Recently, I was amused and bemused by the report of a stunt that I never would have considered as a way to get out of paying for a sandwich. According to WPXI-TV in Pittsburgh, after finishing one of Primanti Brothers’ fantastic sandwiches (full disclosure – I love a good sandwich from these guys) a patron had to deal with the reality that he did not have the ability to pay for his meal. An unfortunate but not unheard of dilemma, this diner chose a most noteworthy way to try and stiff our friends at Primanti’s – according to the suspect his friend convinced him that a way to get out of paying was to call in a bomb threat to a restaurant down the street. This was AFTER he tried to bolt the place once and was dragged back in by a couple of other customers.

Needless to say, the suspect is now facing charges including: threats to use weapons of mass destruction, public drunkenness, false identification to police, terroristic threats and escape. Talk about an expensive lunch!

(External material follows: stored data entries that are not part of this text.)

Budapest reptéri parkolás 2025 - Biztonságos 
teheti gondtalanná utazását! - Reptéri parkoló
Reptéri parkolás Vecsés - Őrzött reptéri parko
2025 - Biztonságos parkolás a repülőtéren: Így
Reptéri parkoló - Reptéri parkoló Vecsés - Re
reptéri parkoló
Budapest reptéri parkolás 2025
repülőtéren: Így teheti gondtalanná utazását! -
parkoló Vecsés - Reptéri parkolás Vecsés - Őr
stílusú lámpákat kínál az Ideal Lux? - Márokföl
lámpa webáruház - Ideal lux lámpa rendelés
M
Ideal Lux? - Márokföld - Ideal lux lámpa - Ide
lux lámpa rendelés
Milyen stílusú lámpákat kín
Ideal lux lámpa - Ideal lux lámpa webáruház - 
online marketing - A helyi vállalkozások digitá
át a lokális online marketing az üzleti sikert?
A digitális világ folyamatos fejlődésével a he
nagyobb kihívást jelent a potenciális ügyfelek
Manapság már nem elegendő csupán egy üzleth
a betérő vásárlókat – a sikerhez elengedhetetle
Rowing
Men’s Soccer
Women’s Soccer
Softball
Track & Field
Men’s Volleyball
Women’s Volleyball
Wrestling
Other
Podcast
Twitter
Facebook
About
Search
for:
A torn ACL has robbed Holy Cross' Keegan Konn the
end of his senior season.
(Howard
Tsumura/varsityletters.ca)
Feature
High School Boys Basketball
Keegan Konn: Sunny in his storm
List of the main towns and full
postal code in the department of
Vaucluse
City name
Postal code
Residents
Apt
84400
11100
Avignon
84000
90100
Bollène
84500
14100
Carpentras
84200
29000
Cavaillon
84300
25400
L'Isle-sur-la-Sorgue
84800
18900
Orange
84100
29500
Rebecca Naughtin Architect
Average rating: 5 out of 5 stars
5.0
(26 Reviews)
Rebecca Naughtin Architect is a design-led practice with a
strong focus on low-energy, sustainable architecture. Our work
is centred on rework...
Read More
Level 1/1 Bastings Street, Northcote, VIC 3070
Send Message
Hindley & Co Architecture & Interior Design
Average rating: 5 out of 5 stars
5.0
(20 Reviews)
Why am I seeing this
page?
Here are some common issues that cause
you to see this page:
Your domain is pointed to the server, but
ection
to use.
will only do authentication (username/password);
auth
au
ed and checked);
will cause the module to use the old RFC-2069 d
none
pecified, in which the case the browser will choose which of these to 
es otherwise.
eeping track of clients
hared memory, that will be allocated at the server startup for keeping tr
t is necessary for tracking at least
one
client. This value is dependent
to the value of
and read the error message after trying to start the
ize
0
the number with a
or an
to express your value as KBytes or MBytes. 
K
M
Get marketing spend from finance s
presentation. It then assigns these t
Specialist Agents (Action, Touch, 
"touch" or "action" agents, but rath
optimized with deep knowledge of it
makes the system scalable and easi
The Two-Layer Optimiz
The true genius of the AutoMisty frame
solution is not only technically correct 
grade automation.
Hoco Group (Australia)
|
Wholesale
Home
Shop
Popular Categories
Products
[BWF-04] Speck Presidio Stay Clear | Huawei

Along with having a craving for a great sandwich from one of my favorite sandwich shops, this story got me thinking a little about the natural tendency in all of us from time to time to do whatever we can to avoid the consequences of having to own a poor decision we have made. It also got me thinking about how much we try to use the advice of others as a cover for our own failures. For, you see, while we all may not go to the extreme of calling in a bomb threat to a neighboring restaurant as a way to get out of paying for a sandwich at lunch (did I mention the article also noted that someone else offered to pay for the sandwich in question?), there are times where we might be tempted (if not actually implement) an idea that we think will allow us to escape responsibility for our own actions. Also, stories like this, along with considering others we know who we think are trying to escape responsibility, may give us a little false hope that we are not as bad as we might think since we don’t engage bomb squads to get us out of a sticky wicket.

Two things we might want to consider when pondering stories like this:

  1. Before we give someone else a hard time or look down upon them for an indefensible decision they made, let’s be darn sure to do some self-aware self-examination of our own lot in life; and,

  2. Let us never forget we worship a God of grace, forgiveness, reconciliation, and redemption, who calls us to accountability but also encourages us to move forward from the past and into a future filled with divine glory and love each and every day.

Adam and Eve, we read in Genesis, tried to cover themselves with a fig leaf to mask their failure. It may not be the bomb squad, but the concept of wanting to avoid the consequences of a poor decision is still the same. Instead of running away, let’s instead run into the arms of one who loves us, forgives us, and also reminds us to, “Go forth and sin no more.”

Grace and Peace, Lamar

From what do you need to stop running in order to set things right and move forward in a more productive manner?